Especialistas em direito do consumidor orientam que, em casos como este, o morador deve:
Registrar a Reclamação: Protocolar imediatamente o pedido de revisão de leitura e vistoria técnica junto à Copasa.
Verificar Vazamentos: Contratar um profissional de "caça-vazamentos" para emitir um laudo técnico, caso o problema seja na rede interna.
Procurar a Arsae-MG: Caso a Copasa se recuse a revisar o valor após a constatação de erro ou vazamento oculto, a agência reguladora deve ser acionada.
Atenção no Aluguel: Antes de assinar o contrato, o locatário deve exigir o "nada consta" das empresas de água e luz e fotografar a leitura atual do hidrômetro no ato da entrega das chaves.

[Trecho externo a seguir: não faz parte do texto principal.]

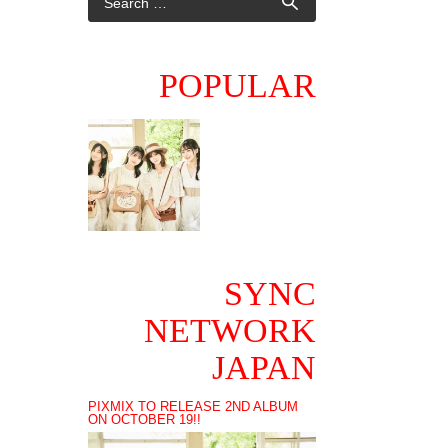
POPULAR
SYNC
NETWORK
JAPAN
PIXMIX TO RELEASE 2ND ALBUM
ON OCTOBER 19!!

Em nota enviada à reportagem, a Copasa informou que enviará uma equipe técnica ao local para verificar as condições do padrão e do hidrômetro. A empresa ressaltou que, caso seja comprovado erro na leitura ou vazamento oculto sanado pelo cliente, o valor poderá ser renegociado ou retificado conforme as normas vigentes.

Até o fechamento desta edição, a moradora ainda aguardava a anulação da cobrança abusiva para conseguir manter o fornecimento de água no imóvel.